Companies are faced with a dizzying array of sustainability standards, guidelines, certifications, and frameworks. It can be overwhelming. In fact, there are over 600 of these various sustainability schemes around the world. How should a company decide which one to follow?
In the past, companies have selected schemes that competitors follow, those that are suggested by industry associations, or those that are most well-known and commonly used. But new research now reveals to companies which sustainability schemes will lead companies to the most sustainable business practices.
Rating Sustainability Schemes
James Demastus and Nancy Landrum evaluated 20 of the most used sustainability schemes around the globe.

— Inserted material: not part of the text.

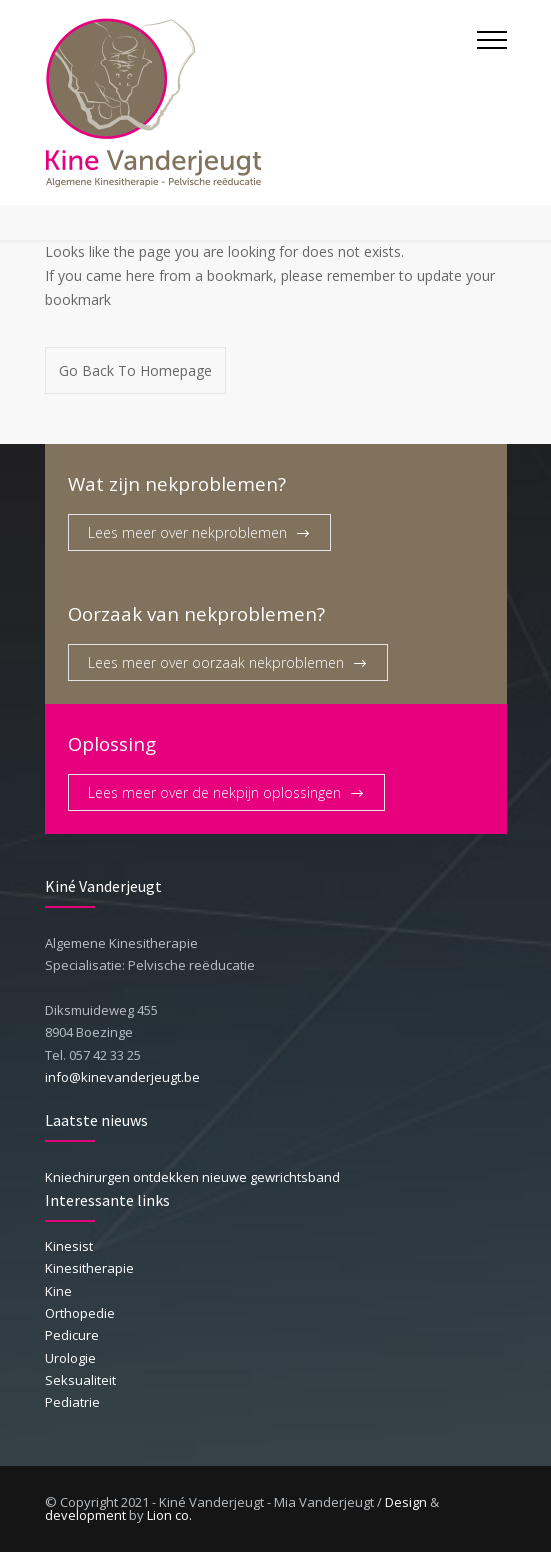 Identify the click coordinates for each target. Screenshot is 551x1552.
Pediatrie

The research included such well-known schemes as the Sustainable Development Goals, Global Reporting Initiative (GRI), Science-Based Targets Initiative, B Corporation, and more. Analyzing the content of each scheme, the researchers matched each scheme to one of the five stages of sustainability. So how did the sustainability schemes fare?
The Bare Minimum
The first group of sustainability schemes represented the weakest effort to engage companies in sustainable business practices. Schemes in this group focused on practices that are compliant with legal regulations, seen as ethical, and promote business-as-usual with few additional demands. This group of schemes included the Climate Disclosure Project, European Union Eco-Management and Audit Scheme (EMAS), Global Reporting Initiative (GRI), OECD, SASB, Task Force for Climate-Related Financial Disclosures (TCFD), and the UN Global Compact.
The second group of sustainability schemes still represented a fairly weak effort to move companies toward sustainable business practices and focused primarily on easy-to-implement practices that should result in a return on investment or other benefits for the company. This group of schemes included BCorp, BS 8001 standards, Climate Disclosure Standards Board (CDSB), Integrated Reporting, Natural Capital, Sustainable Development Goals (SDG), SDG Compass, and Sustainable Development Performance Indicators.
Balancing Profit and Sustainability
The third group of sustainability schemes combined both weak efforts and some strong efforts to help companies adopt sustainability, however, most of these schemes still focused on seeking financial profit and contributing to economic growth as part of their guidance which only serves to slow unsustainable activities. This group of schemes included the Circular Economy, Doughnut Economics, ISO 14001, Planetary Boundaries, and The Natural Step.
How Companies Can Adopt More Sustainable Behaviors
Surprisingly, there were no schemes that promoted strong efforts to implement sustainable business practices in the fourth and fifth stages of sustainability. This means that although there is no existing guidance to help companies move toward strong sustainable actions, the best options at this time are those sustainability schemes in the third group that can help companies reduce (not eliminate) unsustainable behaviors and begin to adopt more sustainable behaviors. While we are waiting for stronger sustainability schemes to be developed, the researchers conclude that the best schemes currently available to help your company become more sustainable are the Circular Economy, Doughnut Economics, ISO 14001, Planetary Boundaries, and The Natural Step. Following these schemes should put your company well on its sustainability journey.